The latest hike in reserves will slash more than 4.48 billion yuan ($689 million) in annual interest earnings from the industry, according to Reuters calculations, under the assumption that payment companies could have earned 3 per cent annualised interest rate on those funds.
Analysts say large, diversified firms such as Ant Financial and Tencent will be able to absorb the costs, and seek to replace revenue with income from other products, including wealth management tools and micro-loans.
The move puts extra pressure on the two top firms, however, who are facing barriers at home and abroad as regulators balk at the technical and financial implications of their rapid expansion.
Ant Financial on Wednesday announced it has withdrawn a $1.2 billion acquisition bid for US money transfer firm Moneygram International Inc after US government panel rejected the bid over national security concerns.
Ant Financial said it was supportive of the PBOC’s move. Tencent did not respond to a request for comment.
Smaller payment firms could face consolidation as their margins slide. There are currently more than 200 companies licensed to provide such services.
Shanghai-based All In Pay Network Service, which has 1.7 million merchants, said it would adjust its business to comply with the central bank’s new policy.
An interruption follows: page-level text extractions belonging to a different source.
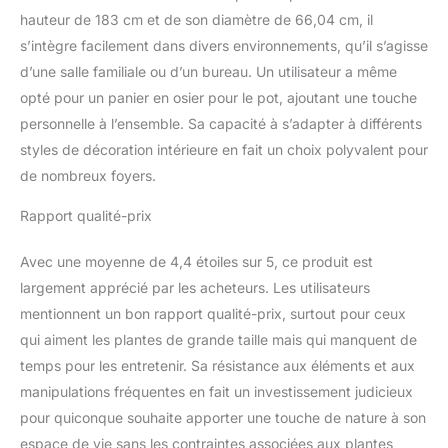
hauteur de 183 cm et de son diamètre de 66,04 cm, il
s’intègre facilement dans divers environnements, qu’il s’agisse
d’une salle familiale ou d’un bureau. Un utilisateur a même
opté pour un panier en osier pour le pot, ajoutant une touche
personnelle à l’ensemble. Sa capacité à s’adapter à différents
styles de décoration intérieure en fait un choix polyvalent pour
de nombreux foyers.
Rapport qualité-prix
Avec une moyenne de 4,4 étoiles sur 5, ce produit est
largement apprécié par les acheteurs. Les utilisateurs
mentionnent un bon rapport qualité-prix, surtout pour ceux
qui aiment les plantes de grande taille mais qui manquent de
temps pour les entretenir. Sa résistance aux éléments et aux
manipulations fréquentes en fait un investissement judicieux
pour quiconque souhaite apporter une touche de nature à son
espace de vie sans les contraintes associées aux plantes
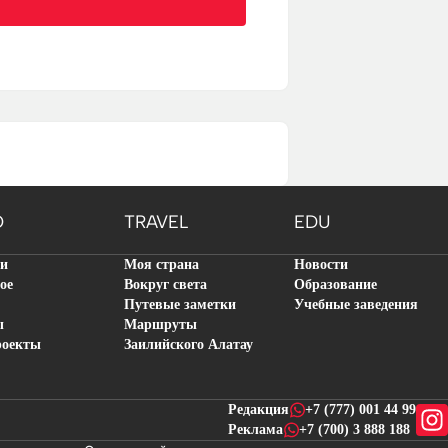
O
TRAVEL
EDU
ти
Моя страна
Новости
ое
Вокруг света
Образование
Путевые заметки
Учебные заведения
ы
Маршруты
роекты
Заилийского Алатау
Редакция
+7 (777) 001 44 99
Реклама
+7 (700) 3 888 188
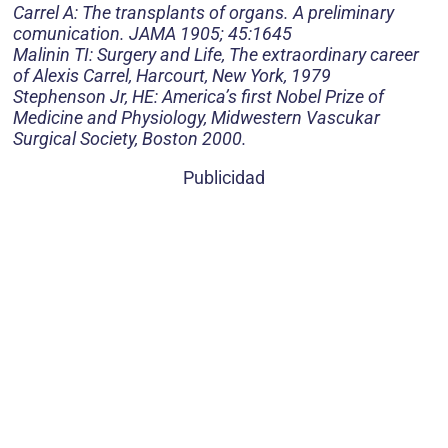
Carrel A: The transplants of organs. A preliminary
comunication. JAMA 1905; 45:1645
Malinin TI: Surgery and Life, The extraordinary career
of Alexis Carrel, Harcourt, New York, 1979
Stephenson Jr, HE: America’s first Nobel Prize of
Medicine and Physiology, Midwestern Vascukar
Surgical Society, Boston 2000.
Publicidad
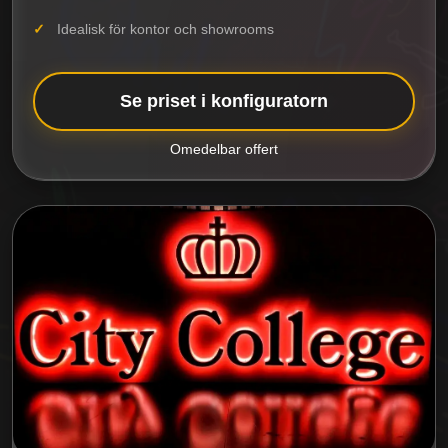
Idealisk för kontor och showrooms
Se priset i konfiguratorn
Omedelbar offert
“In terms of the actual impact it will have on our company, that still remains to be seen,” it said.
The move will allow China’s central bank to gain more insight into capital flows within the industry as it seeks to quell financial risks associated with the massive funds now kept by third-party payment companies.
The rules on reserve funds also pave the way for the establishment of a new government-directed clearing house for third-party payment companies, which is expected to launch in June. The new entity will enable the central bank to track all online financial transaction data and the flow of funds in the industry, analysts say.
In August, the regulator instructed third-party payment firms to route all of their transactions through the centralised clearing house, in which its affiliated companies own largest stakes.
In addition to new rules on reserve funds and clearing, last week the PBOC also announced plans to cap barcode payments to as low as 500 yuan to rein in risks arising from the popular service.
“Preventing risks remains the core theme in 2018,” CITIC Securities said in a research note. “Payment giants are likely to slow down their aggressive marketing deployed in the early stages of development and pay more attention to compliance.”
Meanwhile the China released new rules tightening bond trading regulations on Thursday, with a focus on restricting leverage and banning under-the-table deals.
The regulations, jointly issued by the People’s Bank of China and China’s banking, securities and insurance regulators, come as Beijing launches a series of co-ordinated initiatives across government agencies designed to reduce leverage in the financial system.
Under the new rules, published on the central bank’s website, institutions must sign written deals when conducting bond repurchase or bond forward transactions. Any deals designed to dodge regulatory requirements are to be banned.
The rules order financial institutions to report financial data to regulators if their outstanding repurchase agreements, known as repos, and reverse repo volumes exceed a certain limit.
A version of the rules seen by Reuters earlier on Thursday and confirmed to be authentic by three sources was dated Dec. 29. The document posted on the PBOC’s website did not include a specific date but carried the year 2017.
China is escalating a campaign to reduce excessive leverage in the banking system that threatens financial stability.
In November, Beijing formally set up its State Council Financial Stability and Development Committee to strengthen financial supervision. In the same month, the central bank drafted sweeping rules to tighten supervision of the country’s $9 trillion asset management industry to curb shadow banking.
“All these measures are aimed at deleveraging, and preventing systemic risks in the financial industry, after years of aggressive expansion by financial institutions,” said Zhang Zibing, chief investment officer at Shanghai-based asset manager Bona Capital.